Formed back in 2011, Brisbane-based indie rock outfit The Valery Trails — currently, Andrew Bower (vocals, guitar), Sean Bower (bass), Dan McNaulty (drums) and longtime collaborators Screamfeeder‘s Tim Steward (guitar, vocals) and We All Want To‘s Skye Staniford (vocals) — traces their origins back to when the band’s frontman, Andrew Bower, an expatriate Aussie then residing in Houston, enlisted his brother Sean Bower and Dan McNaulty to start the band.
With the assistance of file-sharing through the internet and some occasional intercontinental travel, the trio develop da set of songs started in Andrew Bower’s home studio into the band’s full-length debut, 2012’s Ghosts and Gravity.
2014’s Buffalo Speedway and 2016’s Chameleon Bones further cemented their melodic and atmospheric rock sound while receiving college and speciality airplay in the States and critical applause from media outlets like PopMatters, The Big Takeover and many others across the globe.
Following Andrew Bower’s return to Brisbane in 2020, the band began their transition to writing in a much more conventional manner, gathering to to record 2022’s The Sky Is Blue with long-time collaborators Steward taking a more active role in the band while Staniford continued to provide backing vocals, as she has since the band’s second album.
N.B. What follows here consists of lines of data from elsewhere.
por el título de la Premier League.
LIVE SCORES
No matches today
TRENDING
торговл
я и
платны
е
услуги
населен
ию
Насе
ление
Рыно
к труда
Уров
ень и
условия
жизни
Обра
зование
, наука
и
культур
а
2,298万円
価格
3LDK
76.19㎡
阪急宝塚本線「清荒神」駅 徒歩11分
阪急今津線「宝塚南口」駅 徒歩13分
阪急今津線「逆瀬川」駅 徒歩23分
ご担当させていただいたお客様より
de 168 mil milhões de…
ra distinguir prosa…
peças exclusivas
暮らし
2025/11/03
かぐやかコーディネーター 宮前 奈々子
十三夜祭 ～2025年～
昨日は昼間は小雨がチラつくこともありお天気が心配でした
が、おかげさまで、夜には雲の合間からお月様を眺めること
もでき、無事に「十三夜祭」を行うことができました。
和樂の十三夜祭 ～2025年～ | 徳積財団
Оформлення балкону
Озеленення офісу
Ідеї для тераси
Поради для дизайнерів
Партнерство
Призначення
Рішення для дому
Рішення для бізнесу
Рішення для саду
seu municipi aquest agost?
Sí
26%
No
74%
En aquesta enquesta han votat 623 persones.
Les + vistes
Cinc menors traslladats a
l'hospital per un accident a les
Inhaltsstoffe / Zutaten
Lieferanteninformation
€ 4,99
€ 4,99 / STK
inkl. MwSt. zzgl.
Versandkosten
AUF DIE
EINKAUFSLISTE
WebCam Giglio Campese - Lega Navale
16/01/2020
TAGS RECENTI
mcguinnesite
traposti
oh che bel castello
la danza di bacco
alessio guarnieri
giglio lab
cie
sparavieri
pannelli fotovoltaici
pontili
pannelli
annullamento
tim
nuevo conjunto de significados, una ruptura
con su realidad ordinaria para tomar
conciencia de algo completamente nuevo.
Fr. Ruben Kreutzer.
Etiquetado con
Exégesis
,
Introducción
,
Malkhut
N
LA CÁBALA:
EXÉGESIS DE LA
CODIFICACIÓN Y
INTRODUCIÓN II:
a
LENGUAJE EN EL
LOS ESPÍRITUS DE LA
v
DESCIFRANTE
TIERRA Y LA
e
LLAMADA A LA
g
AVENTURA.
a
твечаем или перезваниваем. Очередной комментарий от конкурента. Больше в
Radio airplay in several Aussie cities and an east coast tour helped to increase the band’s profile at home, while The Sky Is Blue charted on Stateside college and specialty radio.
The band’s extended lineup gathered last year to work on a set of songs, which would become the band’s forthcoming album, Winter Palace. Slated for a September 12, 2025 release, the Aussie indie rock outfit’s fifth album continues the eclectic approach of its immediate predecessor, with the material seeing the band explore synth-pop stylings, horn-driven retro flavors and some straightforward rock and roll sprinkled among the band’s long-held power pop crunch and jangle.
“Everything Is Temporary” Winter Palace‘s breakneck first single continues a remarkable run of hook-driven, crunchy, 120 Minutes-era MTV alt-rock-meets-Husker Dü -like rock. Thematically, the song leans a bit on familiar nostalgia while also viewing with a healthy and wizened suspicion of too much nostalgia. As LCD Soundsystem‘s James Murphy once sang “I wouldn’t trade one stupid decision for another five minutes of life” and maybe that’s a healthier way of looking back on things.